Finding Gold in the Dark

Had John Aroutiounian lived, he would have been a great political essayist. A graduate of Yale, where he was the speaker of the Yale Political Union (as a member of the Federalist Party), he was a student at Columbia Law School when he died of an aggressive cancer in 2019. The Abigail Adams Institute and Cluny Media have now published a posthumous collection of his writings, Finding Gold in the Dark: Reflections on Modern America, Virtue, and Faith, which display remarkable wit, insight, and eloquence, especially for so young a person. Worth reading. Here is the publisher’s description:

“A true citizen must always consider how he shall make the most of the existing materials of his country–each tradition is a potential treasure and the past is filled with gifts.”

These are not the words of some eminent statesman with the wisdom of years at his disposal; nay, they are the words of a young man but twenty-one years of age, given to a gathering at Yale University.

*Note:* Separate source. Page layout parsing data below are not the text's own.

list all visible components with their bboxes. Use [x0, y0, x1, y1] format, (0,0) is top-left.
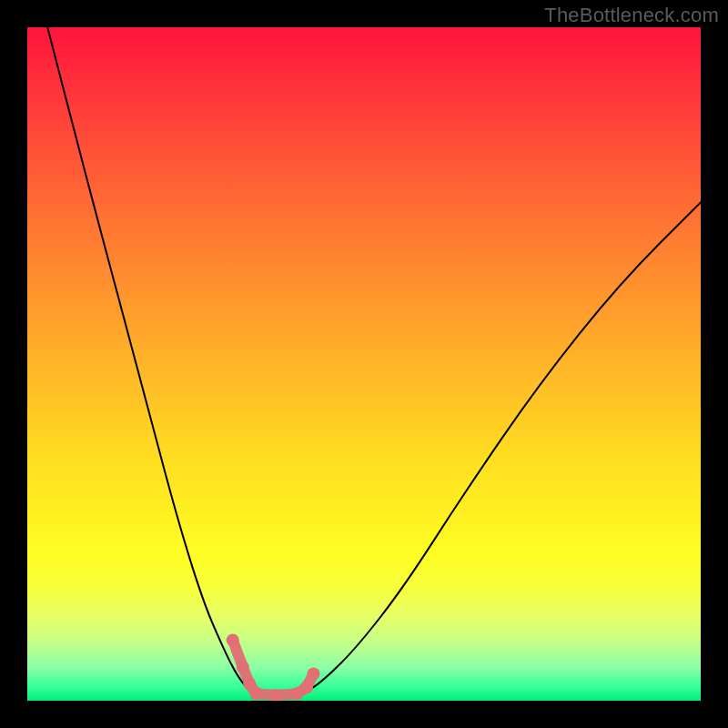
pink-series-point — [237, 661, 249, 673]
curve-b — [303, 202, 701, 693]
curve-layer — [47, 27, 701, 694]
pink-series-point — [300, 681, 313, 693]
chart-frame: TheBottleneck.com — [0, 0, 728, 728]
curve-a — [47, 27, 253, 694]
plot-area — [27, 27, 701, 701]
chart-svg — [27, 27, 701, 701]
pink-series-point — [308, 667, 320, 680]
pink-series-layer — [227, 633, 320, 701]
watermark-text: TheBottleneck.com — [544, 4, 719, 27]
pink-series-point — [227, 633, 239, 646]
pink-series-point — [250, 688, 263, 701]
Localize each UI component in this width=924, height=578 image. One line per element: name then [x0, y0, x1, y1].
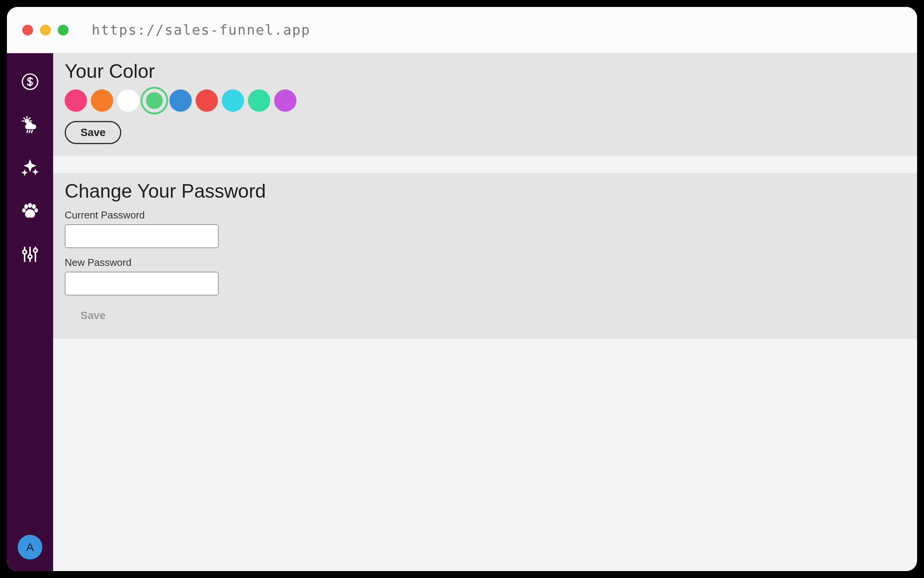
avatar-initial: A — [26, 541, 34, 554]
svg-point-4 — [32, 205, 35, 208]
new-password-label: New Password — [65, 257, 906, 269]
browser-chrome: https://sales-funnel.app — [7, 7, 917, 53]
color-swatch[interactable] — [274, 89, 296, 112]
svg-point-6 — [22, 208, 25, 212]
color-swatch[interactable] — [117, 89, 139, 112]
dollar-icon — [21, 72, 39, 92]
sidebar-item-pets[interactable] — [18, 200, 42, 223]
window-zoom-button[interactable] — [58, 25, 69, 35]
app-body: A Your Color Save Change Your Password C… — [7, 53, 917, 571]
window-close-button[interactable] — [22, 25, 33, 35]
color-swatch[interactable] — [196, 89, 218, 112]
current-password-input[interactable] — [65, 224, 219, 248]
weather-icon — [21, 116, 39, 136]
sidebar-item-highlights[interactable] — [18, 157, 42, 180]
user-avatar[interactable]: A — [18, 535, 42, 560]
svg-point-2 — [25, 205, 28, 208]
color-swatch[interactable] — [91, 89, 113, 112]
browser-window: https://sales-funnel.app — [7, 7, 917, 571]
color-swatch[interactable] — [169, 89, 192, 112]
main-content: Your Color Save Change Your Password Cur… — [53, 53, 917, 571]
password-section: Change Your Password Current Password Ne… — [53, 173, 917, 339]
sidebar-item-weather[interactable] — [18, 114, 42, 137]
color-swatch-row — [65, 89, 906, 112]
paw-icon — [21, 202, 39, 222]
color-section-title: Your Color — [65, 60, 906, 82]
svg-point-11 — [28, 255, 32, 259]
svg-point-3 — [28, 203, 32, 207]
current-password-label: Current Password — [65, 209, 906, 221]
new-password-group: New Password — [65, 257, 906, 296]
svg-point-10 — [23, 250, 27, 254]
color-swatch[interactable] — [248, 89, 270, 112]
save-color-button[interactable]: Save — [65, 121, 121, 144]
sparkles-icon — [21, 159, 39, 179]
current-password-group: Current Password — [65, 209, 906, 248]
color-swatch[interactable] — [65, 89, 87, 112]
save-password-button[interactable]: Save — [65, 304, 121, 327]
color-swatch[interactable] — [143, 89, 166, 112]
settings-sliders-icon — [21, 245, 39, 265]
new-password-input[interactable] — [65, 272, 219, 296]
window-minimize-button[interactable] — [40, 25, 51, 35]
color-section: Your Color Save — [53, 53, 917, 156]
sidebar-item-settings[interactable] — [18, 244, 42, 267]
svg-point-5 — [35, 208, 37, 212]
sidebar-item-sales[interactable] — [18, 71, 42, 94]
color-swatch[interactable] — [222, 89, 244, 112]
sidebar: A — [7, 53, 53, 571]
password-section-title: Change Your Password — [65, 180, 906, 202]
address-bar-url: https://sales-funnel.app — [92, 22, 310, 38]
window-controls — [22, 25, 69, 35]
svg-point-12 — [33, 249, 37, 252]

For John Aroutiounian, fidelity to truth, elegance in style, and brilliance in wit and humor went hand in hand, as this collection of his writings so aptly shows. A prolific essayist, John wrote scores of pieces over the course of his life, engaging on matters of faith and culture, national identity and political discourse, societal disparity and religious persuasions—always, in sundry fashion, in light of the Armenian Orthodox and Roman Catholic traditions. Finding Gold in the Dark: Reflections on Modern America, Virtue, and Faith is a testament to this fact: the reflections of a conscientious, principled gentleman on the realities and aspirations of his time.